◆ Aim of the exercise ◆
List every line in this data where the string "Digeon" occurs.

◆ Dataset content ◆
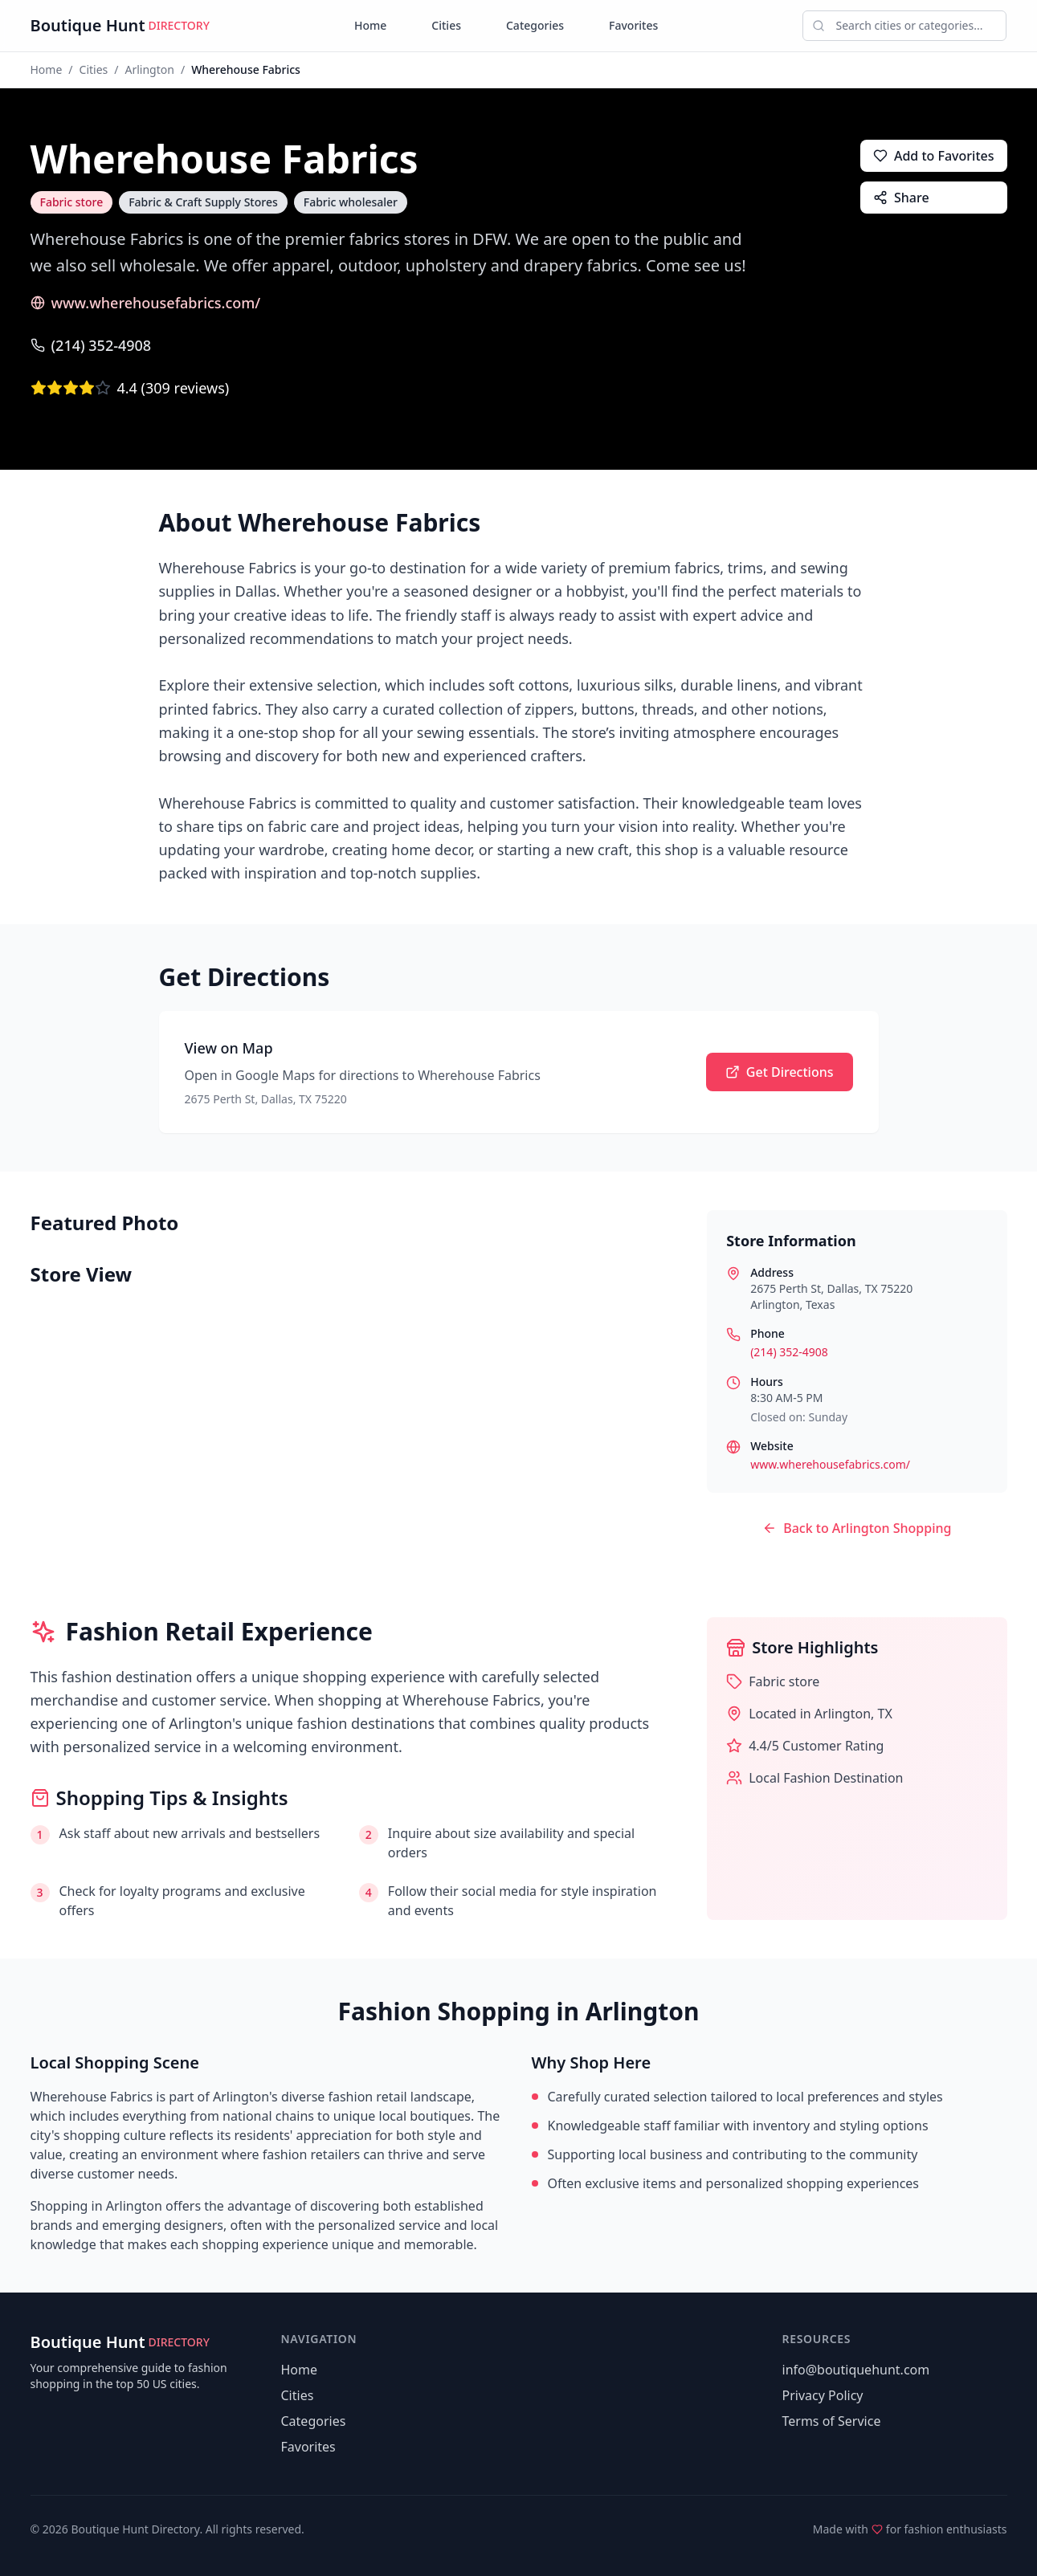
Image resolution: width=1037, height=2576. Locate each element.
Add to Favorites (933, 156)
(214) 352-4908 (91, 345)
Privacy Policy (822, 2395)
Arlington (149, 69)
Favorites (633, 25)
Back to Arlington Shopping (856, 1528)
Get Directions (779, 1072)
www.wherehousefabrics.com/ (146, 302)
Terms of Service (831, 2421)
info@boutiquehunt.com (856, 2369)
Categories (535, 25)
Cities (446, 25)
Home (370, 25)
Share (901, 197)
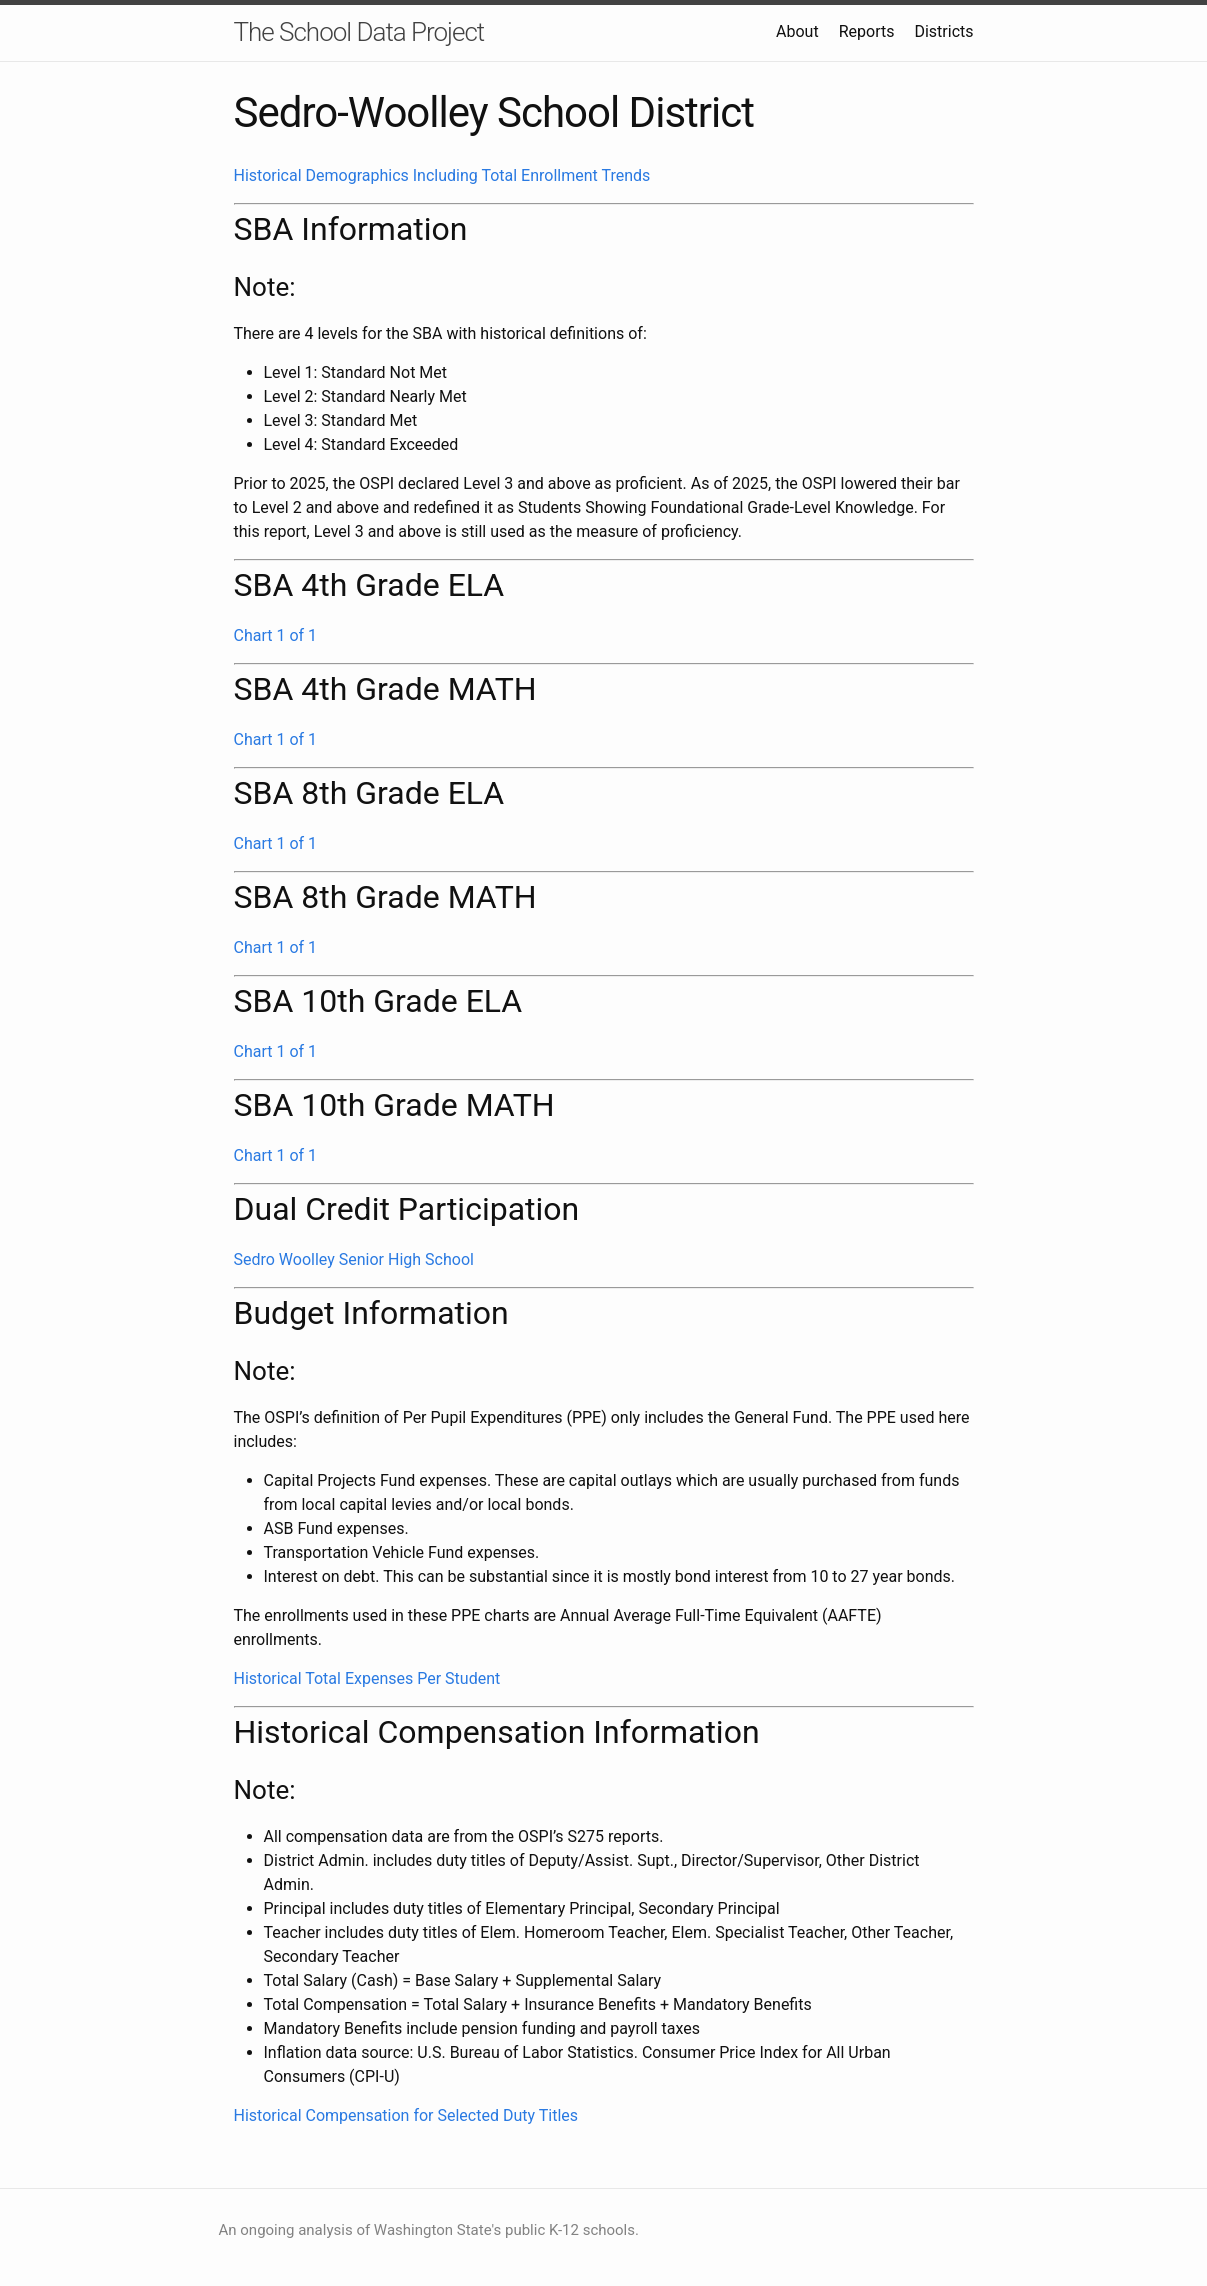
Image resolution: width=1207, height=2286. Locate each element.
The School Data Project (359, 32)
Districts (943, 31)
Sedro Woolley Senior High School (354, 1259)
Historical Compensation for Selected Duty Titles (406, 2115)
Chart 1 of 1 (276, 635)
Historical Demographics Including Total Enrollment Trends (442, 175)
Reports (867, 31)
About (797, 31)
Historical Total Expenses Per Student (367, 1678)
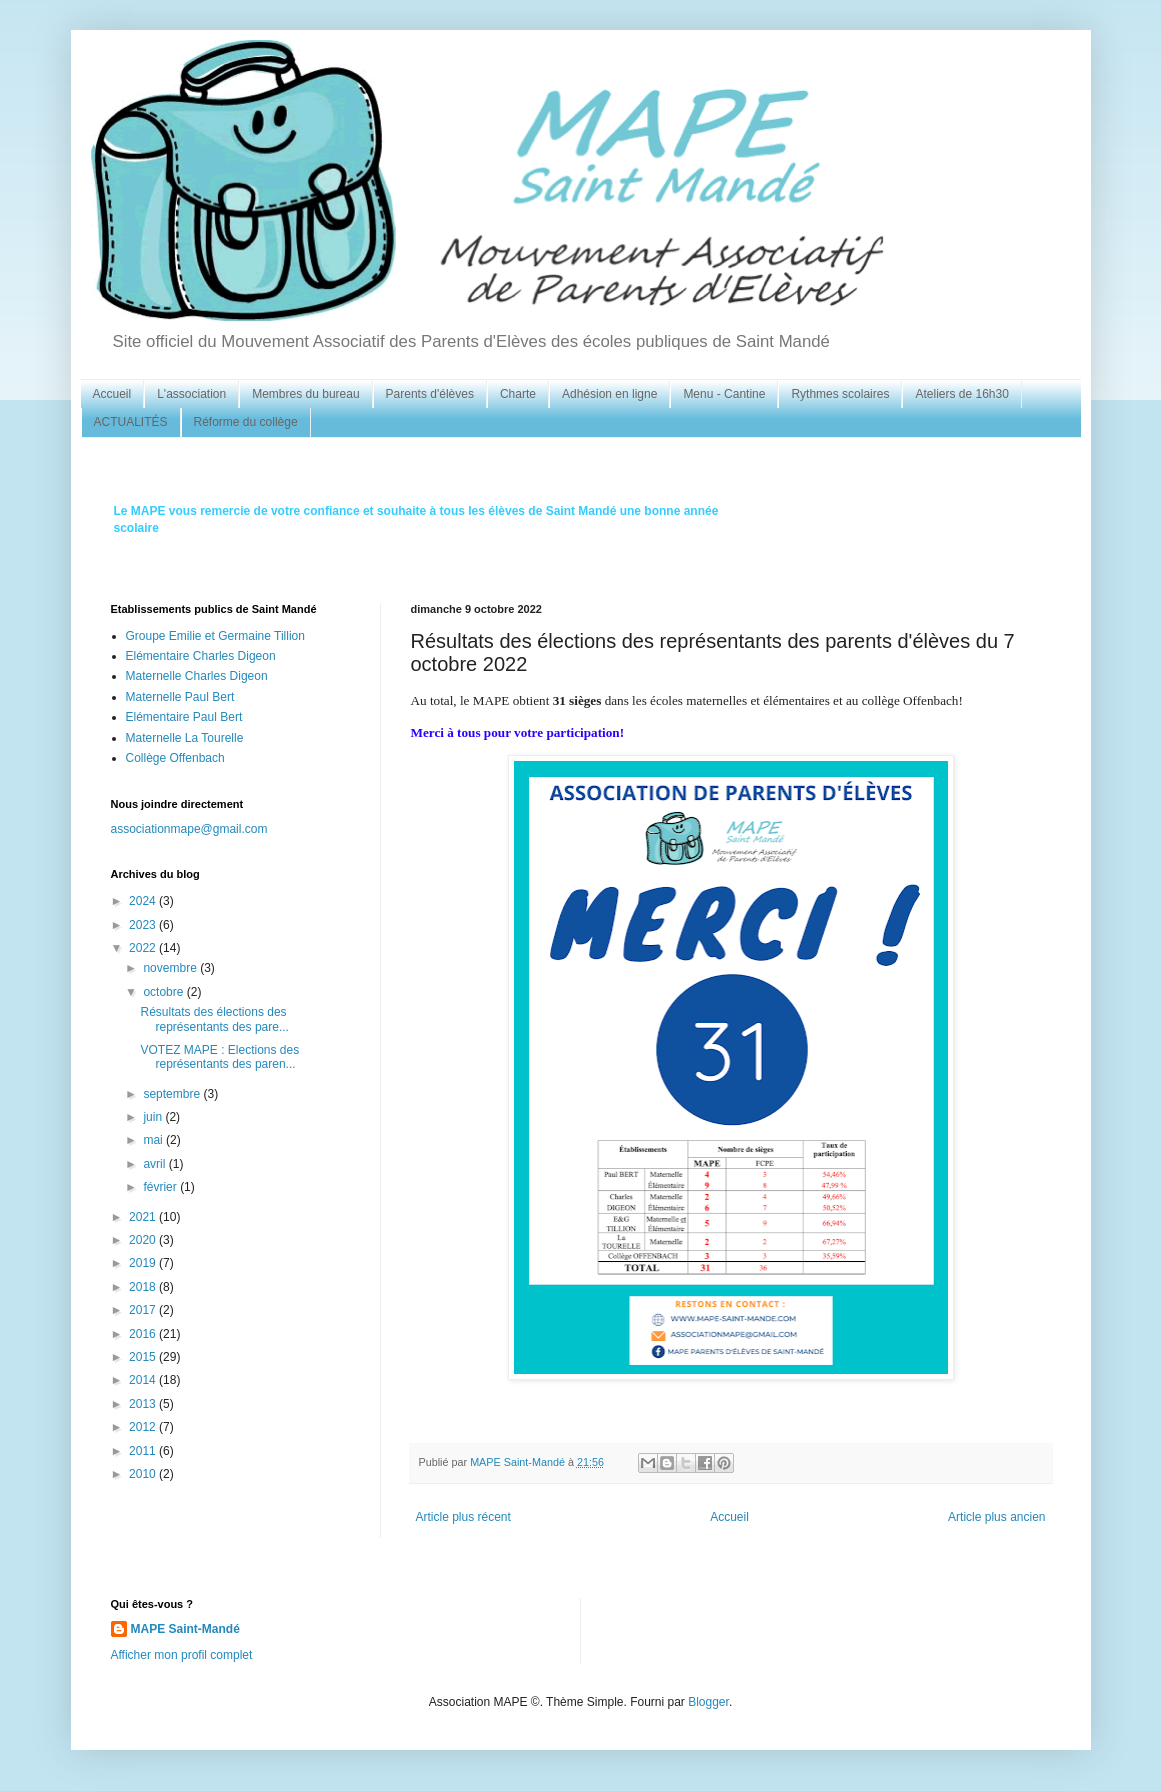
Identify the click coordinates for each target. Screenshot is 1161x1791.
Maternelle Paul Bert (180, 697)
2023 (144, 925)
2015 (144, 1357)
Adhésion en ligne (609, 394)
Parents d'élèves (430, 394)
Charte (518, 394)
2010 (144, 1474)
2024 (144, 901)
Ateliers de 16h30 (961, 394)
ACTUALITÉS (131, 422)
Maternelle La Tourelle (185, 738)
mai (154, 1140)
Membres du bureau (305, 394)
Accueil (112, 394)
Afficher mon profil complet (182, 1655)
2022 (144, 948)
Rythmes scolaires (840, 394)
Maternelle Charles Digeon (197, 676)
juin (154, 1117)
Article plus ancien (996, 1517)
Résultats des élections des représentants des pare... (214, 1019)
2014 (144, 1380)
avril (155, 1164)
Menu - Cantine (724, 394)
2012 (144, 1427)
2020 (144, 1240)
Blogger (708, 1702)
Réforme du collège (246, 422)
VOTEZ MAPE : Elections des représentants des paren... (219, 1057)
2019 (144, 1263)
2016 (144, 1334)
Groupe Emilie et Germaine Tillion (215, 636)
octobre (164, 992)
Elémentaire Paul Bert (184, 717)
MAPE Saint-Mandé (185, 1629)
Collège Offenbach (175, 758)
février (161, 1187)
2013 (144, 1404)
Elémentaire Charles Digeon (201, 656)
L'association (191, 394)
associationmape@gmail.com (189, 829)
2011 (144, 1451)
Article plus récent (463, 1517)
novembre (171, 968)
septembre (173, 1094)
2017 (144, 1310)
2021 (144, 1217)
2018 (144, 1287)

◆ Answer below ◆
Maternelle Charles Digeon (197, 676)
Elémentaire Charles Digeon (201, 656)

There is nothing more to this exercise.